Jim writes often about entryism — the corollary of Robert Conquest’s second law of politics as retold by John Derbyshire. Reproducing it here:

Any organization not explicitly and constitutionally right-wing will
sooner or later become left-wing.

This has been evoked regularly on Twitter and elsewhere with reference to libertarians, who themselves have been infested by essentially left wing thinkers of various kinds. Part of this owes to the character and works of Murray Rothbard, who is libertarianism embodied in all of its aspects, good, bad, and ugly.

As retold by Stephan Kinsella, the word ‘libertarian’ dates only back to the 1950s and 60s, as Leonard Read and Rothbard tussled with each other for leadership of what remained of the classical liberal remnant after World War II.

The muddled nature of libertarianism today owes to the muddled nature of its beginnings in excerpt from an article by Dean Russell:

Here is a suggestion: Let those of us who love liberty trademark and reserve for our own use the good and honorable word “libertarian.” Webster’s New International Dictionary defines a libertarian as “One who holds to the doctrine of free will; also, one who upholds the principles of liberty, esp. individual liberty of thought and action.”

Russell, with a boy’s innocence, attempts to unite liberals, conservatives, and classical liberals under the same umbrella. While he stated overt opposition to leftism, the simplistic formulation of the ideology left open the entrances to anyone who could figure out the clever rhetorical crannies into which leftism could sneak into.

Rothbard himself allied with the new left during the 1960s, establishing a journal called ‘Right and Left.’ This strategy ultimately failed, because the left is insane and evil:

“To put it bluntly, the convention was a disaster. As Rothbard feared, many of the SDS libertarians were infected with extreme left- ism. One of the left-wing libertarians denounced “all academic economists” and the wearing of neckties as great evils which the libertarian movement should focus on destroying.”

It’s for this reason that Hoppe hews to the later Rothbard, in advocating for explicit rightism, to the exclusion of the leftists. It’s because, by bitter experience, his teacher taught him that the original formulation of ‘libertarian’ was doomed to incoherence and neutralization by the left.

This is rather serious. John Payne recounts

“Former Barry Goldwater speechwriter Karl Hess, who had been converted to anarcho-capitalism by “Confessions of a Right-Wing Liberal” and conversations with Rothbard, but had drifted toward anarcho-socialism in the interceding year, sealed the conference’s fate when he spoke on Saturday night. Wearing Fidel Castro-style battle fatigues and a Wobblie pin adorning his hat, Hess roared out to the audience, “There is no neutral ground in a revolution. . . . You’re either on one side of the barricade or the other.” He proceeded to implore the crowd to join him in a scheduled anti-war march on Fort Dix the following day.”
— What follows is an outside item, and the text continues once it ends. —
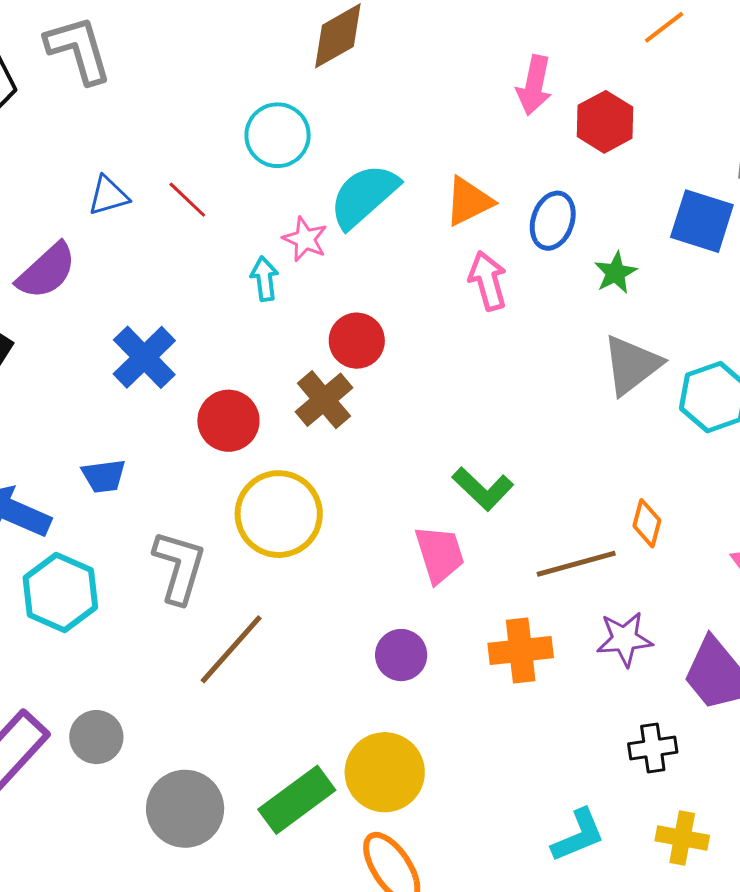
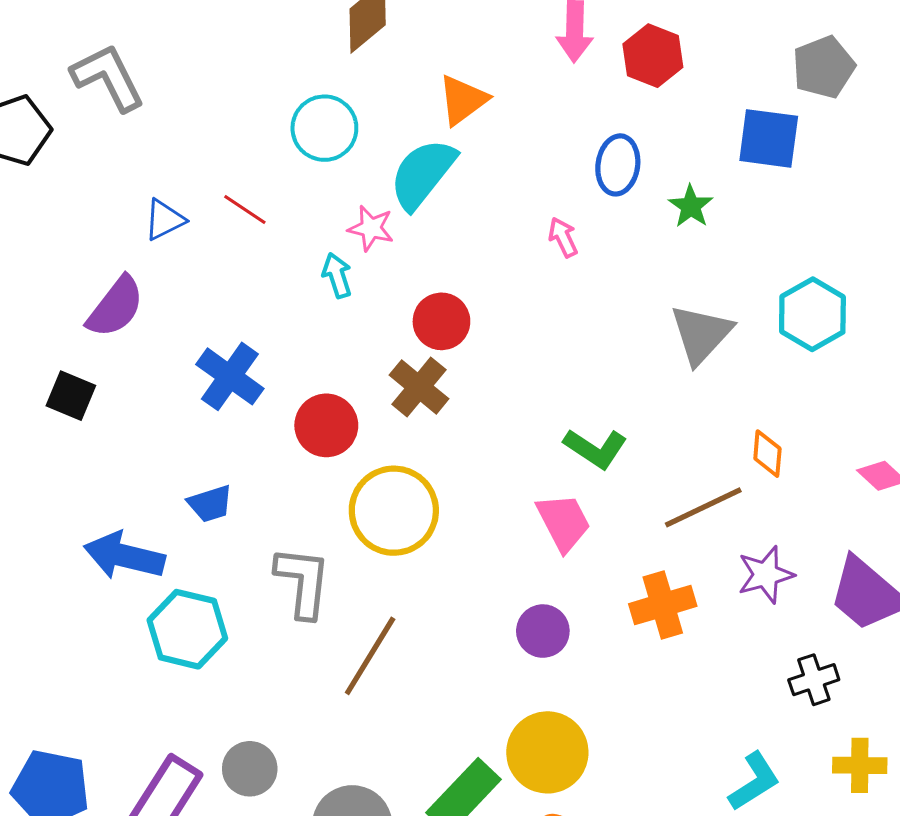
orange triangle: (469, 201) -> (463, 100), moved
pink arrow: (488, 281) -> (563, 237), size x0.7
gray triangle: (632, 365) -> (701, 334), moved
Truly, there’s little that’s new in history.

Considering that libertarianism isn’t even a century old, and that it became subverted within its first two decades of existence, it’s sensible to avoid going down the same permissive & disorderly path that it did, to avoid suffering the same fate in the same manner.

The promiscuity of ‘libertarian’ as a term, and the promiscuous nature of many of its institutions, give it something a lot like Human Immunodeficiency Virus, but for an ideology. This is the case for all ideologies permissive to leftism, and to all ideologies that appeal to the leftist psychology, defined as it is by ressentiment, which popular followers of libertarianism are prone to (as criticized frequently by Hoppe).

The solution to this is to not hop onto any leftward social trend that appears merely because it’s both growing fast and dislikes the current government. Discriminating against people that would create a kinder, gentler, more politically-correct neoreaction doesn’t mean destroying them — just ensuring institutional separation and clarity of language.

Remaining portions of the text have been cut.